Your problem is called the Partition Problem. It is NP-hard and after some point, it will take a very long time to complete: the tree gets exponentially bigger as the number of cases to test grows.
The partition problem is well known and well documented over the internet. There exists some optimized solution
Your approach is not the naive brute-force approach, which would just walk through the list of items and put it into bag A and bag B recursively, chosing the case with the minimum difference, for example:
double recurse(double arr[], int n, double l, double r)
{
double ll, rr;
if (n == 0) return fabs(l - r);
ll = recurse(arr + 1, n - 1, l + *arr, r);
rr = recurse(arr + 1, n - 1, l, r + *arr);
if (ll > rr) return rr;
return ll;
}
(This code is very naive - it doesn't quite early on clearly non-optimal cases and it also wastes time by calculating every case twice with bags A and B swapped. it is brute force, however.)
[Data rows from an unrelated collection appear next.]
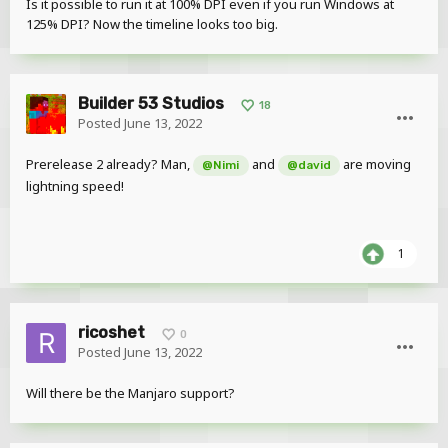
Is it possible to run it at 100% DPI even if you run Windows at
125% DPI? Now the timeline looks too big.
Builder 53 Studios
18
Posted
June 13, 2022
Prerelease 2 already? Man,
and
are moving
@Nimi
@david
lightning speed!
1
ricoshet
0
Posted
June 13, 2022
Will there be the Manjaro support?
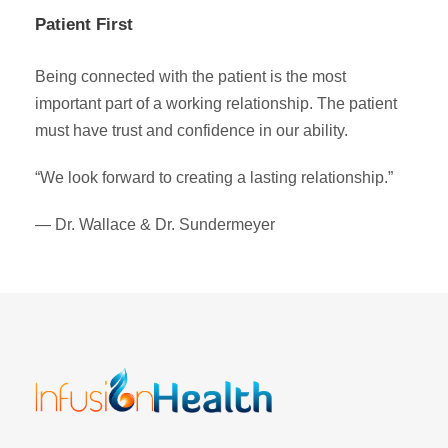
Patient First
Being connected with the patient is the most
important part of a working relationship. The patient
must have trust and confidence in our ability.
“We look forward to creating a lasting relationship.”
— Dr. Wallace & Dr. Sundermeyer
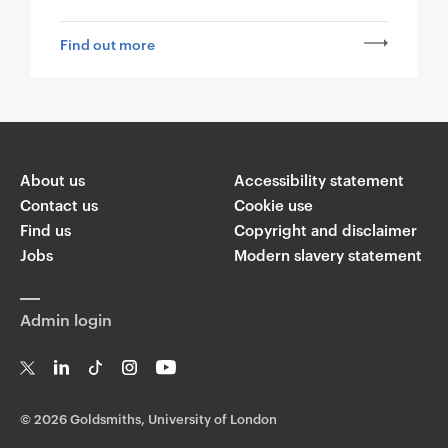
Find out more
About us
Accessibility statement
Contact us
Cookie use
Find us
Copyright and disclaimer
Jobs
Modern slavery statement
Admin login
T
Li
Ti
In
Yo
w
n
k
st
uT
©
2026 Goldsmiths, University of London
it
k
T
a
ub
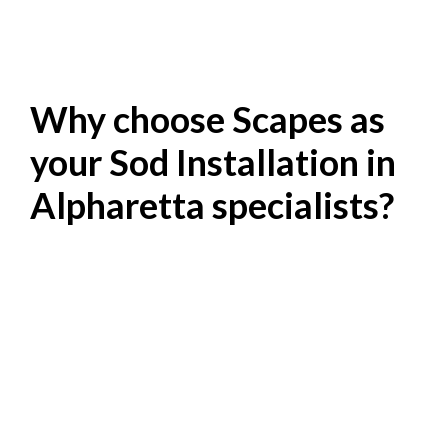
Why choose Scapes as
your Sod Installation in
Alpharetta specialists?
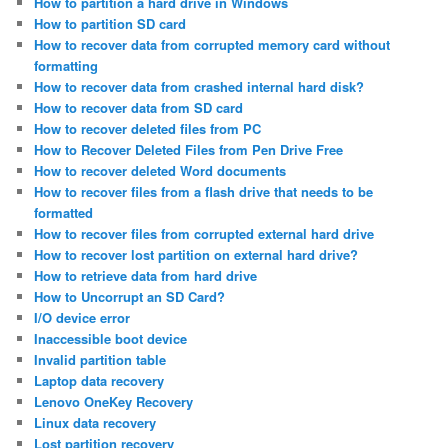
How to partition a hard drive in Windows
How to partition SD card
How to recover data from corrupted memory card without
formatting
How to recover data from crashed internal hard disk?
How to recover data from SD card
How to recover deleted files from PC
How to Recover Deleted Files from Pen Drive Free
How to recover deleted Word documents
How to recover files from a flash drive that needs to be
formatted
How to recover files from corrupted external hard drive
How to recover lost partition on external hard drive?
How to retrieve data from hard drive
How to Uncorrupt an SD Card?
I/O device error
Inaccessible boot device
Invalid partition table
Laptop data recovery
Lenovo OneKey Recovery
Linux data recovery
Lost partition recovery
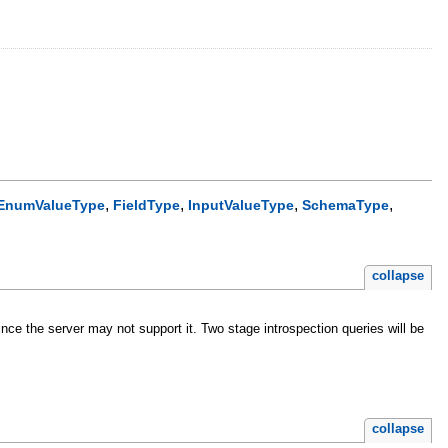
,
,
,
,
EnumValueType
FieldType
InputValueType
SchemaType
collapse
nce the server may not support it. Two stage introspection queries will be
collapse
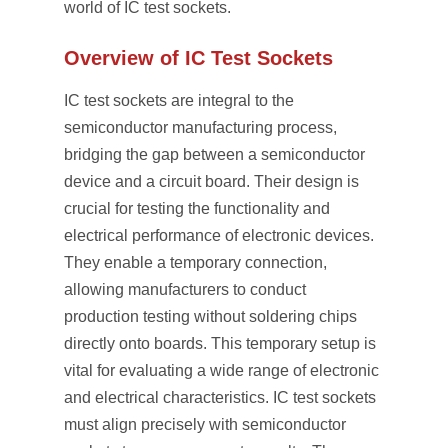
world of IC test sockets.
Overview of IC Test Sockets
IC test sockets are integral to the
semiconductor manufacturing process,
bridging the gap between a semiconductor
device and a circuit board. Their design is
crucial for testing the functionality and
electrical performance of electronic devices.
They enable a temporary connection,
allowing manufacturers to conduct
production testing without soldering chips
directly onto boards. This temporary setup is
vital for evaluating a wide range of electronic
and electrical characteristics. IC test sockets
must align precisely with semiconductor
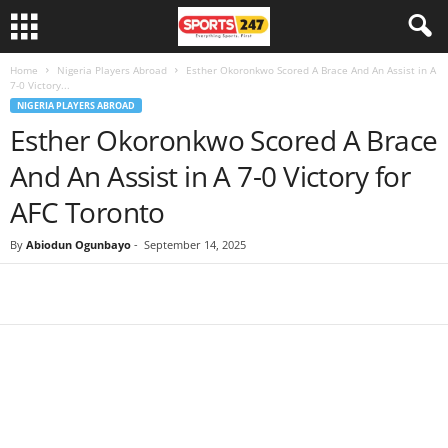
Home
Nigeria Players Abroad
Esther Okoronkwo Scored A Brace And An Assist in A
7-0 Victory...
NIGERIA PLAYERS ABROAD
Esther Okoronkwo Scored A Brace
And An Assist in A 7-0 Victory for
AFC Toronto
By
Abiodun Ogunbayo
-
September 14, 2025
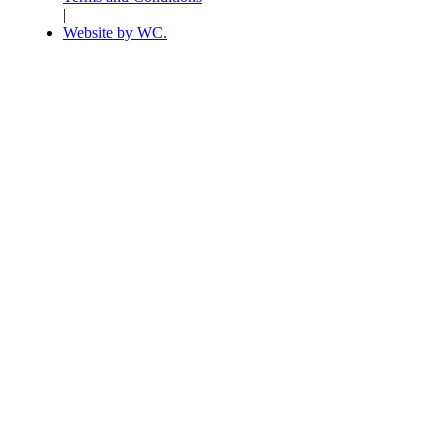
|
Website by WC.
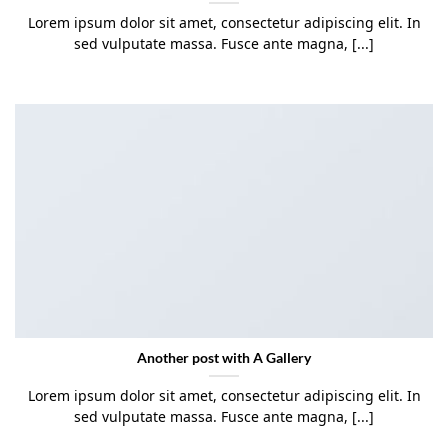
Lorem ipsum dolor sit amet, consectetur adipiscing elit. In
sed vulputate massa. Fusce ante magna, [...]
Another post with A Gallery
Lorem ipsum dolor sit amet, consectetur adipiscing elit. In
sed vulputate massa. Fusce ante magna, [...]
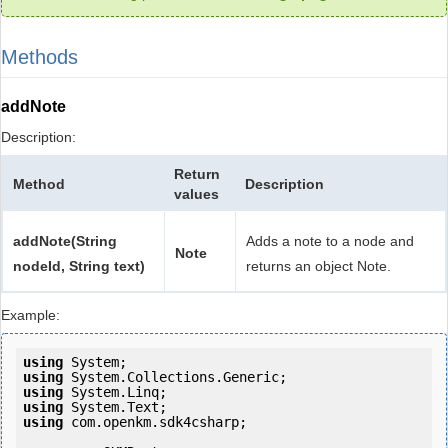
Methods
addNote
Description:
Return
Method
Description
values
addNote(String
Adds a note to a node and
Note
nodeId, String text)
returns an object Note.
Example:
using
using
using
using
using
 com.openkm.sdk4csharp;
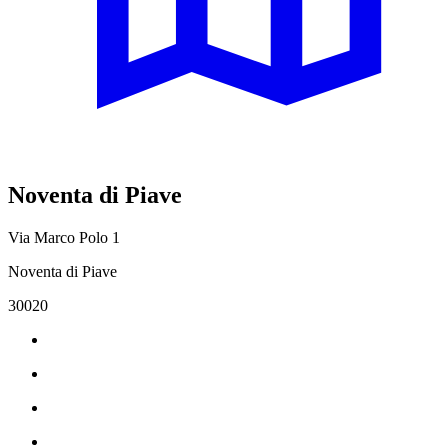
Noventa di Piave
Via Marco Polo 1
Noventa di Piave
30020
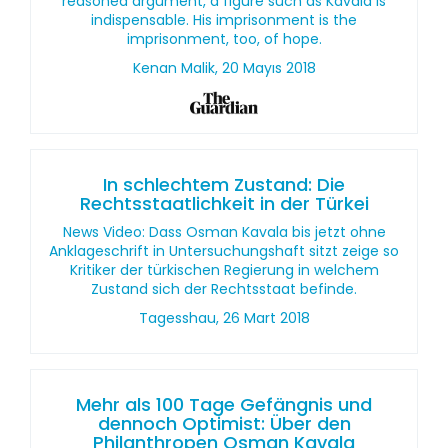
reasoned argument, a figure such as Kavala is
indispensable. His imprisonment is the
imprisonment, too, of hope.
Kenan Malik, 20 Mayıs 2018
In schlechtem Zustand: Die
Rechtsstaatlichkeit in der Türkei
News Video: Dass Osman Kavala bis jetzt ohne
Anklageschrift in Untersuchungshaft sitzt zeige so
Kritiker der türkischen Regierung in welchem
Zustand sich der Rechtsstaat befinde.
Tagesshau, 26 Mart 2018
Mehr als 100 Tage Gefängnis und
dennoch Optimist: Über den
Philanthropen Osman Kavala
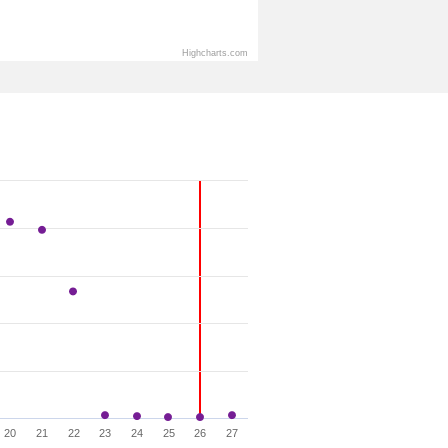
Highcharts.com
20
21
22
23
24
25
26
27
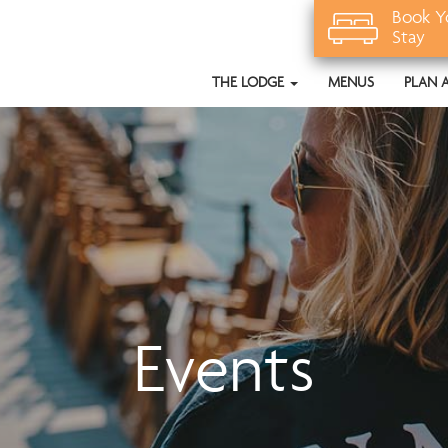
Book Y
Stay
THE LODGE
MENUS
PLAN 
Events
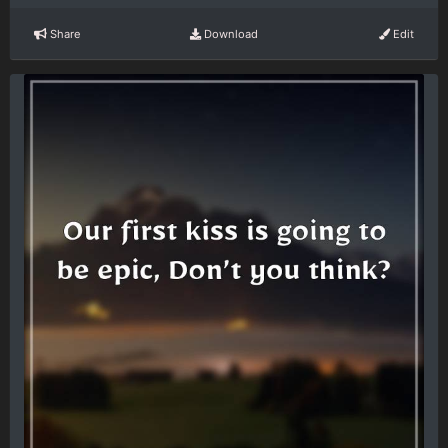
Share
Download
Edit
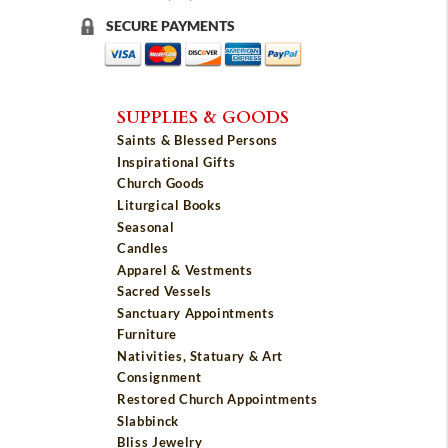
SECURE PAYMENTS
SUPPLIES & GOODS
Saints & Blessed Persons
Inspirational Gifts
Church Goods
Liturgical Books
Seasonal
Candles
Apparel & Vestments
Sacred Vessels
Sanctuary Appointments
Furniture
Nativities, Statuary & Art
Consignment
Restored Church Appointments
Slabbinck
Bliss Jewelry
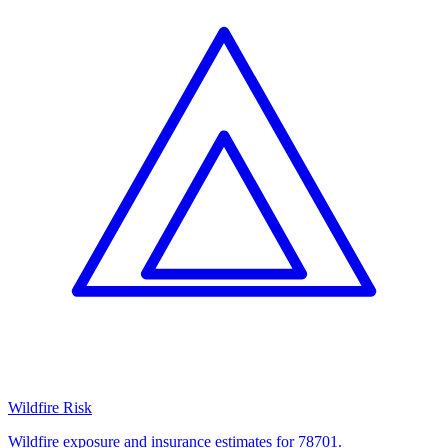
Wildfire Risk
Wildfire exposure and insurance estimates for 78701.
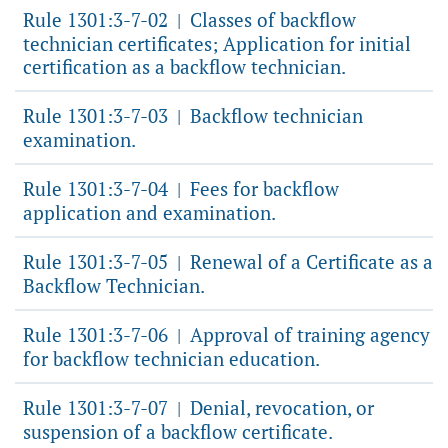
Rule 1301:3-7-02
Classes of backflow
|
technician certificates; Application for initial
certification as a backflow technician.
Rule 1301:3-7-03
Backflow technician
|
examination.
Rule 1301:3-7-04
Fees for backflow
|
application and examination.
Rule 1301:3-7-05
Renewal of a Certificate as a
|
Backflow Technician.
Rule 1301:3-7-06
Approval of training agency
|
for backflow technician education.
Rule 1301:3-7-07
Denial, revocation, or
|
suspension of a backflow certificate.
You maximum recursion depth is the numer of items n, you call the recursive function 2^n - 1 times.
In your code, you can put the same item into a bag over and over:
for (i = 0; i < number_of_pizzas; i++) {
if (i != index) {
recursive(i, step - 1, sum);
}
}
This loop prevents you from treating the current item, but will happily treat items that have been put into the bag in earlier recursions for a second (or third) time. If you want to use that approach, you must keep a state of which item is in which bag.
Also, I don't understand your step. You start with step - 1 and stop recursion when step == 1. That means you are considering n - 2 items. I understand that the other items are in the other bag, but that's a weird condition that won't let you find the solution to, say, {8.0, 2.4, 2.4, 2.8}.